Daisy tangerines are excellent for eating fresh, since their skins peel off easily and they divide into sections well. Use the juice on its own, mixed with other fruit juice, or in sauces or desserts. The zest can be used for garnishes, baked goods, and sauces as well. As with other citrus, choose Daisy tangerines that are heavy for their size. Daisy tangerines can be kept at room temperature for a day or two and will keep in the refrigerator for up to a week.
Daisy tangerines are named for the wife and business partner of their developer, Dowlin Young. The two opened Young’s Nursery in California’s Coachella Valley, a quarantine-free area with a good climate for citrus. They supported the nearby Coachella Valley Agricultural Research Station, where according to the story, Mrs. Young first tried an unnamed variety that until then hadn’t received much attention. Her fondness for the taste of the fruit inspired her husband to name it after her.
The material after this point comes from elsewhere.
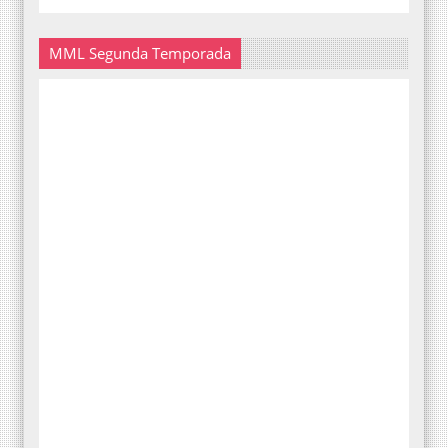
MML Segunda Temporada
Daisy tangerines are native to the Palm Desert in Southern California. They were developed in 1972 by citrus breeder Dowlin Young, who worked in cooperation with the United States Date & Citrus Station. Budwood for the Daisy tangerine was given to the United States Department of Agriculture’s Citrus Clonal Protection Program at Riverside in 1980. All new varieties are subjected to quarantine to ensure viability, commercial appeal and disease-resistance. Daisy tangerines were released to the public in 1988. They are available to growers in both California and Florida and may be spotted at farmer’s markets in those areas.